Dynamic Impact's connections weren't sure what they had entering the April 19 Illinois Derby. The colt had flashed plenty of talent, but his performance in the afternoon never seemed to match his workouts in the morning.
Facing the best competition of his life and starting from the No. 1 post, Dynamic Impact changed the narrative with a victory that surprised even his trainers. Four weeks later, he's a 12-1 fifth choice in the morning line at the Preakness.
Is he simply a late bloomer?
"That's certainly a possibility," said assistant trainer Norman Casse after the colt's first gallop at Pimlico Race Course on Thursday morning. "That's what it looks like, although we haven't entirely figured out what to attribute it to."
But he likes his horse's chances to wait off the pace as the Kentucky Derby champion duels with the early speed horses. "I hope they go at each other and then we're in position to make a late move," Casse said.
Dynamic Impact's connections weren't thrilled with the No. 1 post position, but he won from the same spot in Illinois. "The No. 1 hole is like death in the Kentucky Derby," Casse said. "Here, it's not nearly as meaningful."

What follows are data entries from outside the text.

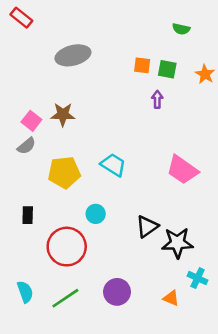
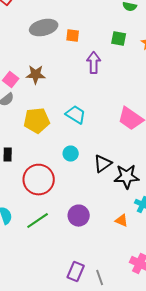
orange square: (142, 65) -> (73, 36), moved
purple arrow: (157, 99) -> (94, 63), moved, size x1.5
cyan circle: (96, 214) -> (71, 154), moved

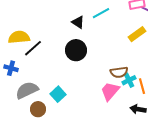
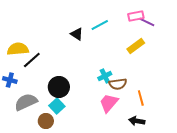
black circle: (76, 50) -> (59, 87), moved
cyan cross: (129, 80) -> (105, 76), moved
brown circle: (38, 109) -> (46, 121), moved

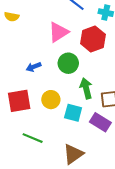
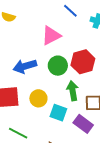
red hexagon: (93, 39) -> (83, 62), moved
blue arrow: (34, 67) -> (25, 66), size x1.6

Chrome treated for throat blister
Preakness favorite California Chrome is receiving treatment for a small throat blister discovered Thursday morning, but his connections say the irritation shouldn't affect his preparations for the race.
"He's fine," said assistant trainer Alan Sherman. "He had it going into the Derby and it went away. After he ran in there, it came back a little bit, but it's not a big deal at all."
Sherman compared the problem to a scratchy throat for a person. He said the horse is being treated with a glycerin throat wash.
Old-school trainer wisdom says white hooves equal sensitive feet. In fact, Art Sherman's late colleague Richard Matlow used to tell him: "Never buy a horse with four white feet."
Ironically, the greatest horse Sherman has ever trained, California Chrome, fits exactly that description. As a result, Sherman says he devotes extra care to the Kentucky Derby champion's feet.
"You have no feet, you have no horse," he said Thursday. "So you have to be careful."
In this special case, that means Sherman will fly his blacksmith, Judd Fisher, from California to Baltimore, just to apply California Chrome's shoes for the Preakness.
"I don't want anybody else shoeing him," he said. "He knows the horse. You're going for $1 million, $2 million, what the hell is an airplane fare? You might as well go for it and go first class."
Sherman said Fisher uses glue-on shoes but affixes those using nails. He said the method has helped California Chrome overcome heel discomfort he experienced as a 2-year-old.
The blacksmith also flew to Kentucky to apply the colt's shoes before the Derby. "He did a hell of a job," Sherman said.
Ringing them all in
Ring Weekend arrived at Pimlico Thursday morning, about an hour before the noon deadline for Preakness entrants.
He had the shortest trip, coming from Elkton, where Graham Motion trains him at Fair Hill. The gelding is a 20-1 morning-line choice, and Motion said he's worked out well all week after a promising breeze on Saturday.
"We're going to take our shot," he said. "You don't run in a race like this unless you have real hope."